Cette ruse était employée plusieurs fois dans les semaines qui suivirent, et quand la police a finalement compris le truc, elle a eu une nouvelle surprise. Une suffragette connue s’étant réfugiée dans une maison privée, toutes les sorties étaient bloquées. La police s’apprêta à arrêter la femme dès qu’elle sortirait – mais quand la porte s’ouvrit, une douzaine de femmes en vêtements identiques courraient dans tous les sens et la police ne savait plus qui poursuivre. Emmeline Pankhurst écrivit en remerciement à ses gardiennes : « En ce qui concerne nos femmes combattantes, elles sont en pleine forme et très fières de leurs exploits, comme vous pouvez vous imaginer. La fille avec la déchirure à la tête n’a pas voulu de sutures car elle voulait garder une cicatrice la plus grande possible. Le vrai esprit de guerrière ! »

Edith Garrud faisant une démonstration de jiu-jitsu avec un acteur habillé en policier

Edith Garrud n’était évidemment non plus à l’abri du harcèlement policier. Pourtant, en tant que formatrice des Bodyguards, elle ne pouvait pas prendre trop de risques, car elles avaient besoin d’elle en liberté, pas en prison. Pour soutenir la cause, elle escalada plusieurs fois le mur de la prison de Holloway où de nombreuses suffragettes étaient enfermées. Sur le mur, elle chanta des chansons et agita le drapeau mauve-blanc-vert des suffragettes. Dans une des nombreuses manifestations, elle plaque un policier par terre qui veut l’arrêter, avant de disparaître dans la foule. Et dans son dojo, elle aménage des cachettes sous les tatamis pour faire disparaître des objets incriminants lors de fouilles. Tant qu’il y avait des élèves qui faisaient leur entraînement sur les tatamis, la police n’y voyait que du feu...

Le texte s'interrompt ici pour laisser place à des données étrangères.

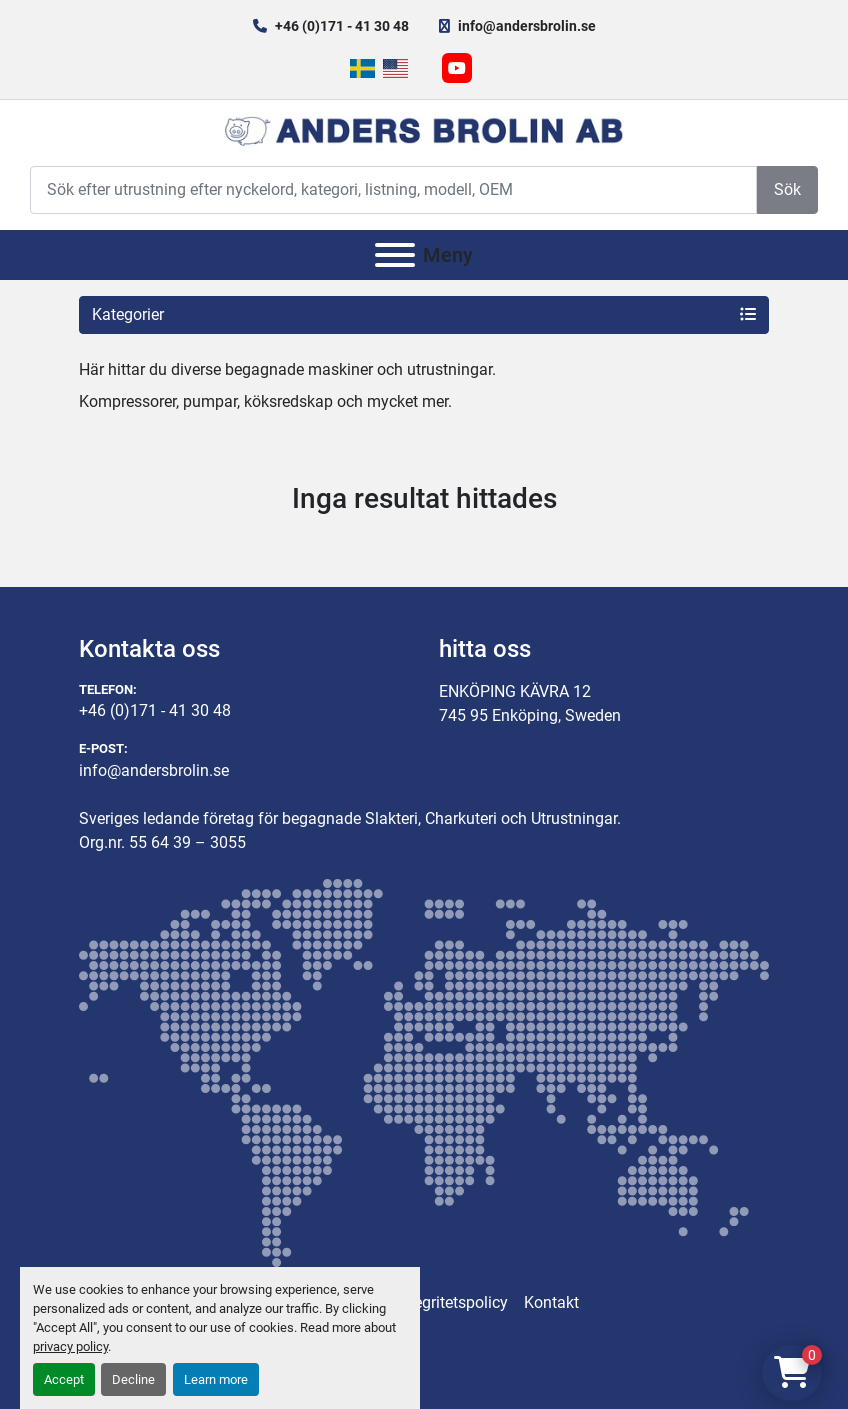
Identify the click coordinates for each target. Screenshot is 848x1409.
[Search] (393, 189)
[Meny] (395, 255)
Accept (64, 1379)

Au début de la Première Guerre mondiale, la W.S.P.U. dissolva le Bodyguard, car les suffragettes voulaient soutenir les efforts de guerre pour montrer qu’elles méritaient le droit de vote. Mais Edith Garrud continua à enseigner l’autodéfense et le jiu jitsu jusqu’en 1925, quand elle et son mari vendirent l’école d’arts martiaux et se retirèrent de la vie publique. Nous revoyons Edith Garrud en 1965, quand un magazine féminin national l’interviewe à l’occasion de son 94e anniversaire. C’est une gentille petite madame qui répond aux questions un peu infantilisantes du journaliste – pour après le prendre dans une clé dont il s’en souviendra un bon moment...

Edith Garrud prenant le journaliste de Woman Magzine dans une clé de main.